Mon Dec 4th through Sat the 9th, 2017 at Long Beach Convention Center
Complex and useful robotic manipulation tasks are difficult because of the difficulty of manipulation itself, but also because it's difficult to communicate the intent of a task. Both of these problems can be alleviated through the use of imitation learning, but in order for this to be practical the learner must be able to generalize from few examples. This paper presents an architecture inspired by recent work in meta learning which generalizes manipulation of a robot arm from a single task demonstration; i.e., it does one-shot imitation learning.
The network is something like a seq2seq model that uses multiple attention mechanisms in the style of "Neural Machine Translation by Jointly Learning to Align and Translate". There is a demonstration network, a context network and a manipulation network. The first two produce a context embedding, which is fed to a simple MLP (the manipulation network) that produces an action that tell the arm how to move the blocks. This context embedding encodes the demonstration sequence of states and the current state of arm in a way that selects only relevant blocks at relevant times from the demonstration.
More specifically, the demonstration network takes in a sequence (hundreds of time steps long) of block positions and gripper states (open or closed) and embeds the sequence through a stack of residual 1d convolution block. At each layer in the stack and at each time step, an attention mechanism allows that layer to compare its blocks to a subset of relevant blocks. This sequence embedding is fed into the context network which uses two more attention mechanisms to first select the relevant period of the demonstration to the current state and then attend to relevant blocks of the demonstration. None of the aforementioned interpretations are enforced via supervision, but they are supported by manual inspection of attention distributions.
The network is trained to build block towers that mimic those built in a demonstration in the final arrangement of blocks where the demonstration and test instance start from initially different configuration. DAGGER and Behavior Cloning (BC) are used to train the above architecture and performance is evaluated by measuring whether the correct configuration of blocks is produced or not. DAGGER and BC perform about the same. Other findings:
* The largest difference in performance is due to increased difficulty. The more blocks that need to be stacked, the worse the desired state is replicated.
* The method generalizes well to new tasks (number and height of towers), not just instances (labelings and positions of blocks).
* The final demonstration state is enough to specify a task, so a strong baseline encodes only this state but performs significantly worse than the proposed model.
This is a very nice paper. It proposes a new model for a well motivated problem based on a number of recent directions in neural net design. In particular, this proposes a novel combination of elements from few-shot learning, (esp meta learning approaches like Matching Networks), imitation learning, transfer learning, and attention models. Furthermore, some attention parts of the model (at least for examples provided) seem cleanly interpretable, as shown in figure 4.

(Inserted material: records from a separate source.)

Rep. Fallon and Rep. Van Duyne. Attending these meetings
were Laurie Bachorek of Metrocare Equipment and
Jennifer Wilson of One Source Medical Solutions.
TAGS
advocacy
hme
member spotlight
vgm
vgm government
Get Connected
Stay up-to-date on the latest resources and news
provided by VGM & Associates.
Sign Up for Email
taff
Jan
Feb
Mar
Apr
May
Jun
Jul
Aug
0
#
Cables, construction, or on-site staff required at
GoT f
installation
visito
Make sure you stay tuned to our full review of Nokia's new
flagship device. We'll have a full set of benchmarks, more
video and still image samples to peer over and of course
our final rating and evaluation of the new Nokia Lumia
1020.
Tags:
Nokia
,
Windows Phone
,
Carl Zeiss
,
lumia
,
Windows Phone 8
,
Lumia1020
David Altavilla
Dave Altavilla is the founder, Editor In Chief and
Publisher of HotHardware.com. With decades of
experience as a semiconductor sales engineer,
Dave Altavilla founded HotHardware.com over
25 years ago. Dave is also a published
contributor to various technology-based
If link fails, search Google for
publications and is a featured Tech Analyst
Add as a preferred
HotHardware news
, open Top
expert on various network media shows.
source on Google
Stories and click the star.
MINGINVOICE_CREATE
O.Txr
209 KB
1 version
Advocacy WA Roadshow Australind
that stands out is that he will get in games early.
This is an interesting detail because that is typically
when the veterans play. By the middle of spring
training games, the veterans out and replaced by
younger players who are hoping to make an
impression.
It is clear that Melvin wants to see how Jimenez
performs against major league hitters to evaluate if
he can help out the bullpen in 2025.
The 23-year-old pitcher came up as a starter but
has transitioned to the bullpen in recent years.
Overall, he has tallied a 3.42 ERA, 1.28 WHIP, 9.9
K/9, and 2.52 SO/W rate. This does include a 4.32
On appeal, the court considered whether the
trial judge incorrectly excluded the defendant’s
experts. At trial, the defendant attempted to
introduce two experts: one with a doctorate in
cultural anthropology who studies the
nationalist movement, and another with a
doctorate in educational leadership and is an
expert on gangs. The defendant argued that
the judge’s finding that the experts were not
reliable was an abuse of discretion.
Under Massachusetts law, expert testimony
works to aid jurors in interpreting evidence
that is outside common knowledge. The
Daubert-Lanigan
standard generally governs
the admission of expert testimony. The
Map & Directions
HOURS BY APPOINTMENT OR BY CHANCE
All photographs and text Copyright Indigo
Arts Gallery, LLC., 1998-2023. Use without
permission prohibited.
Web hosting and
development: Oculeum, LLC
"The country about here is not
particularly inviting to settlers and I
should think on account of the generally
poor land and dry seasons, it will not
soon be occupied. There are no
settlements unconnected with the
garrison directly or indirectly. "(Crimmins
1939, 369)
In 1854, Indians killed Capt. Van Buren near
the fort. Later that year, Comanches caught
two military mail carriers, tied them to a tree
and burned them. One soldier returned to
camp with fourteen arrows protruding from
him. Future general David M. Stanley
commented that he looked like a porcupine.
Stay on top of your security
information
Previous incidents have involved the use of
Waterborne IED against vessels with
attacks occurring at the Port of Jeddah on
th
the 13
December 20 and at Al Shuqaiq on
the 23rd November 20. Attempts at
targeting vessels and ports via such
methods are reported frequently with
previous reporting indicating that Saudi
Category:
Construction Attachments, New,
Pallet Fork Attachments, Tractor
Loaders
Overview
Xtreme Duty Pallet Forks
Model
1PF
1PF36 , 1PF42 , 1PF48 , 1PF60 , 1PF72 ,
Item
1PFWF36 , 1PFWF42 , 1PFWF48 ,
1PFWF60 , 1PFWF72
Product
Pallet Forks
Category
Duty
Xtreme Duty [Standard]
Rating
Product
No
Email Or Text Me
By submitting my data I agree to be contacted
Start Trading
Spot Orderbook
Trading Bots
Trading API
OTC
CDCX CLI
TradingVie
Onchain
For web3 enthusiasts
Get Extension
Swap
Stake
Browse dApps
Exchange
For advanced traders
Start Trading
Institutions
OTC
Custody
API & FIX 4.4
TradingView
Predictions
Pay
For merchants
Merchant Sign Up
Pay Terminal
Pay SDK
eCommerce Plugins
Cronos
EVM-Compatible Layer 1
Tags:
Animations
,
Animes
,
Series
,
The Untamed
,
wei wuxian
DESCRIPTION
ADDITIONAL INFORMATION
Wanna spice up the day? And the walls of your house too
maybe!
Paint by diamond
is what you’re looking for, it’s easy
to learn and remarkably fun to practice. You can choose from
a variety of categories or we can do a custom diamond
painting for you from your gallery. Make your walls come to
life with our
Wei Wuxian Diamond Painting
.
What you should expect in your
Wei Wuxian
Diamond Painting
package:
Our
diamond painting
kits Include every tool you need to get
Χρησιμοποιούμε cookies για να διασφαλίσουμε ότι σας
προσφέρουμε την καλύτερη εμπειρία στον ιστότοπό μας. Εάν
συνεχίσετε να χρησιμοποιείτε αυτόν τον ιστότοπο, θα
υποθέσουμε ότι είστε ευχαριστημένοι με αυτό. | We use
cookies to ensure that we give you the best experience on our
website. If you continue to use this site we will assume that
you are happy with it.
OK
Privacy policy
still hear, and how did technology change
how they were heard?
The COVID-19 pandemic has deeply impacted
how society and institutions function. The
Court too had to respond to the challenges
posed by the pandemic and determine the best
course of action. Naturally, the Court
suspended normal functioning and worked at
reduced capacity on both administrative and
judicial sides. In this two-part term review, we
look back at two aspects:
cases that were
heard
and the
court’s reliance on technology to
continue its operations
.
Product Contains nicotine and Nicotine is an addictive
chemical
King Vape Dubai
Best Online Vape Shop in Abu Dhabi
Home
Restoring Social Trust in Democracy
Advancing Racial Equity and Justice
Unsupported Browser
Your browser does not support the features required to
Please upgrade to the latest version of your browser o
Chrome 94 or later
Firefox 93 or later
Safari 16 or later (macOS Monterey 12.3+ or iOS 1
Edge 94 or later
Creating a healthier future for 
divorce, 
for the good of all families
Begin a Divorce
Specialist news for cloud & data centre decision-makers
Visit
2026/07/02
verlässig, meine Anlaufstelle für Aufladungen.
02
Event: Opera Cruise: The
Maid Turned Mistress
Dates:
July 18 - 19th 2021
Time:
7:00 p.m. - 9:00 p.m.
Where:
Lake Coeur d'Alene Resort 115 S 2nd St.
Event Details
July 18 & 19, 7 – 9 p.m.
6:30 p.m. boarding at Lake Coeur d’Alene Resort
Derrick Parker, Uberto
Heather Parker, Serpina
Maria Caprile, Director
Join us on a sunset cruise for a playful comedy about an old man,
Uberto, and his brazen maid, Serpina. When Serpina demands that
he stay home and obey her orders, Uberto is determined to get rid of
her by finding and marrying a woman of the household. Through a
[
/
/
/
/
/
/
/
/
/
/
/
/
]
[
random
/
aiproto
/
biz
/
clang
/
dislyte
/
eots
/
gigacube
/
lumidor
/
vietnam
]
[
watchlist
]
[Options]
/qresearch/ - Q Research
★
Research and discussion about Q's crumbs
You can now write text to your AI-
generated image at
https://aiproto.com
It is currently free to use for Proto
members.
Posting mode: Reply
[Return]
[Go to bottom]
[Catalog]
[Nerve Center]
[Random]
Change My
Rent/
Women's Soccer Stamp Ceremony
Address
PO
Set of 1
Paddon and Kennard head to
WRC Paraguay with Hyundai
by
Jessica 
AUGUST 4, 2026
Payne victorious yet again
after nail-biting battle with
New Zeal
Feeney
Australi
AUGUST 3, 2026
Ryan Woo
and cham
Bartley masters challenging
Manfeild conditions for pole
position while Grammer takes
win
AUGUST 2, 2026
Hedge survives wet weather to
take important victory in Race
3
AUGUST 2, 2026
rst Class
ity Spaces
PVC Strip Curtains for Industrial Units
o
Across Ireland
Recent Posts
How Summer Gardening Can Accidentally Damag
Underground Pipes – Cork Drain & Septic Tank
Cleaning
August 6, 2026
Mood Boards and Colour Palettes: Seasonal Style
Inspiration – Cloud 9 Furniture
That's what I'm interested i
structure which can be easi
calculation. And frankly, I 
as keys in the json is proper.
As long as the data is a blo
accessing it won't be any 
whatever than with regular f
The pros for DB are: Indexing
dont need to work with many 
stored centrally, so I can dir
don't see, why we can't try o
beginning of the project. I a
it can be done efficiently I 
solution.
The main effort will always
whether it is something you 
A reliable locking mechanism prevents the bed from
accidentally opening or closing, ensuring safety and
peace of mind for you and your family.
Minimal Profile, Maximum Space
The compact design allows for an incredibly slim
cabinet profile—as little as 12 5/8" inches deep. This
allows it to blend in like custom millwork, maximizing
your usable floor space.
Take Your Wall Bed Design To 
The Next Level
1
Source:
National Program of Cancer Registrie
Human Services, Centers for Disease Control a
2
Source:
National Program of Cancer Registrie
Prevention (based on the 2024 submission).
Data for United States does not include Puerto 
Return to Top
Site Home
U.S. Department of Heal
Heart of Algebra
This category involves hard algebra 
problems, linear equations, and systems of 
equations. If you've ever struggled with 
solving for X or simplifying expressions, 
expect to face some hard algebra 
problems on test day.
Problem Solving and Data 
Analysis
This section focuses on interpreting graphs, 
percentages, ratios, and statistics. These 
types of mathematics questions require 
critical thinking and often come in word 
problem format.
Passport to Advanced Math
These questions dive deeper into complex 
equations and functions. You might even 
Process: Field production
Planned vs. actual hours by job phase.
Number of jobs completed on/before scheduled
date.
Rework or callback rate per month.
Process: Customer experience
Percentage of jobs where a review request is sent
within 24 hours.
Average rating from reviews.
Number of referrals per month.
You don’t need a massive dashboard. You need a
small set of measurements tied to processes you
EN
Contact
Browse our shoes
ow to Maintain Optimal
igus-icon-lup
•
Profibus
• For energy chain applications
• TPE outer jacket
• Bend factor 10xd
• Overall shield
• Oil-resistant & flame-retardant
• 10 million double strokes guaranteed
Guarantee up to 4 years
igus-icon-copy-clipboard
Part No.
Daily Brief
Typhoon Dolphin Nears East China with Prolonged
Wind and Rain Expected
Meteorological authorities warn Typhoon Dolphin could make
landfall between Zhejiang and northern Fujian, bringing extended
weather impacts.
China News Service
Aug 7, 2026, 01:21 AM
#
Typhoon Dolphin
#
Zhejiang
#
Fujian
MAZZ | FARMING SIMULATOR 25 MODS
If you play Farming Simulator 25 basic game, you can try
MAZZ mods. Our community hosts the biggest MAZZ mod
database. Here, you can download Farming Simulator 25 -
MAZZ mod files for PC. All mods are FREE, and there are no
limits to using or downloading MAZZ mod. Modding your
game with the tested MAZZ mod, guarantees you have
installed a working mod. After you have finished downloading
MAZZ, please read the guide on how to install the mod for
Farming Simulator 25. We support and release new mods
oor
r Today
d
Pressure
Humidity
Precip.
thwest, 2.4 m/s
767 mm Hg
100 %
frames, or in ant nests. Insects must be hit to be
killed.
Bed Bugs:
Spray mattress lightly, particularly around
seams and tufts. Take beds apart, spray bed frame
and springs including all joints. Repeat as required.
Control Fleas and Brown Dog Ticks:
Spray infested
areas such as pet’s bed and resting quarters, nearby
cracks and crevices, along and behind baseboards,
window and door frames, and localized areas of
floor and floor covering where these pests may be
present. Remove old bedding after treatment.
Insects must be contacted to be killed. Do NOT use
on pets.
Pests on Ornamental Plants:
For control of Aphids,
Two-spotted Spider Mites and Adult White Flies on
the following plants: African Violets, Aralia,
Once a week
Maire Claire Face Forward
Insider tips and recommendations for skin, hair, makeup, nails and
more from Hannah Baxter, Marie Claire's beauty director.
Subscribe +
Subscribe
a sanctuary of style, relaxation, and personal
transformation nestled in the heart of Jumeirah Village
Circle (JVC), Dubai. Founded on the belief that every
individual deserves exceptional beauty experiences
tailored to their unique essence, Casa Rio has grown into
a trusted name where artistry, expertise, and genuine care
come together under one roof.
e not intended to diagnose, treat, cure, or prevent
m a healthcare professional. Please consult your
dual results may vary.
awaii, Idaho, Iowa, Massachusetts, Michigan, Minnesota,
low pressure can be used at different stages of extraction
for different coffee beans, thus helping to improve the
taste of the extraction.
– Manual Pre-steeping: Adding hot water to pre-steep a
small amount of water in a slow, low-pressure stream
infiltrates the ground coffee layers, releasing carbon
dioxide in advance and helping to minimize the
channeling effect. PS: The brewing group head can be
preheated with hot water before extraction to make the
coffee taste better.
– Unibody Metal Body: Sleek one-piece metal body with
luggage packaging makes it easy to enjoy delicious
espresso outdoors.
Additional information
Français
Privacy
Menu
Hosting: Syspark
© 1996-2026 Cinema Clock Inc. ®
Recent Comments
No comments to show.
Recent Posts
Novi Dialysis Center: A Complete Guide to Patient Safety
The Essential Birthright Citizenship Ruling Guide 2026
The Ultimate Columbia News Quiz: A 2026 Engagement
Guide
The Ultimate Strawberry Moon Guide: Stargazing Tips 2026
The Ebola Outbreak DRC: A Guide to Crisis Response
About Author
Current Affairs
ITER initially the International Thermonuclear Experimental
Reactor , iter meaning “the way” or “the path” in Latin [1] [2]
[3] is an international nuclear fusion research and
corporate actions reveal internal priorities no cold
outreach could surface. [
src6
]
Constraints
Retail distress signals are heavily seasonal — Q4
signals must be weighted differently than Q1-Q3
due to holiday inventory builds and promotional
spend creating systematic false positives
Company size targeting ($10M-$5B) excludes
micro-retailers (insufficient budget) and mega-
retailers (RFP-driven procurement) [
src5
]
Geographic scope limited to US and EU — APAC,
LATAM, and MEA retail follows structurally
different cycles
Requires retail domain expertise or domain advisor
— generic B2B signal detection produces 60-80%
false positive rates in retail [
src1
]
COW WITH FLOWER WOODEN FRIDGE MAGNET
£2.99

There aren't any major weaknesses, but there are some additional questions that could be answered and the presentation might be improved a bit.
* More details about the hard-coded demonstration policy should be included. Were different versions of the hard-coded policy tried? How human-like is the hard-coded policy (e.g., how a human would demonstrate for Baxter)? Does the model generalize from any working policy? What about a policy which spends most of its time doing irrelevant or intentionally misleading manipulations? Can a demonstration task be input in a higher level language like the one used throughout the paper (e.g., at line 129)?
* How does this setting relate to question answering or visual question answering?
* How does the model perform on the same train data it's seen already? How much does it overfit?
* How hard is it to find intuitive attention examples as in figure 4?
* The model is somewhat complicated and its presentation in section 4 requires careful reading, perhaps with reference to the supplement. If possible, try to improve this presentation. Replacing some of the natural language description with notation and adding breakout diagrams showing the attention mechanisms might help.
* The related works section would be better understood knowing how the model works, so it should be presented later.
The main contribution of the paper is a new architecture for the block stacking task.Although the results seem to look good, I think that the contribution in terms of insight and novelty that I gather from reading the paper ultimately seem insufficient. Since neural netaork architecture seems to be the factor that leads to good performance, I think it'd be nice to see how the same architecture would fare in some other domain as well?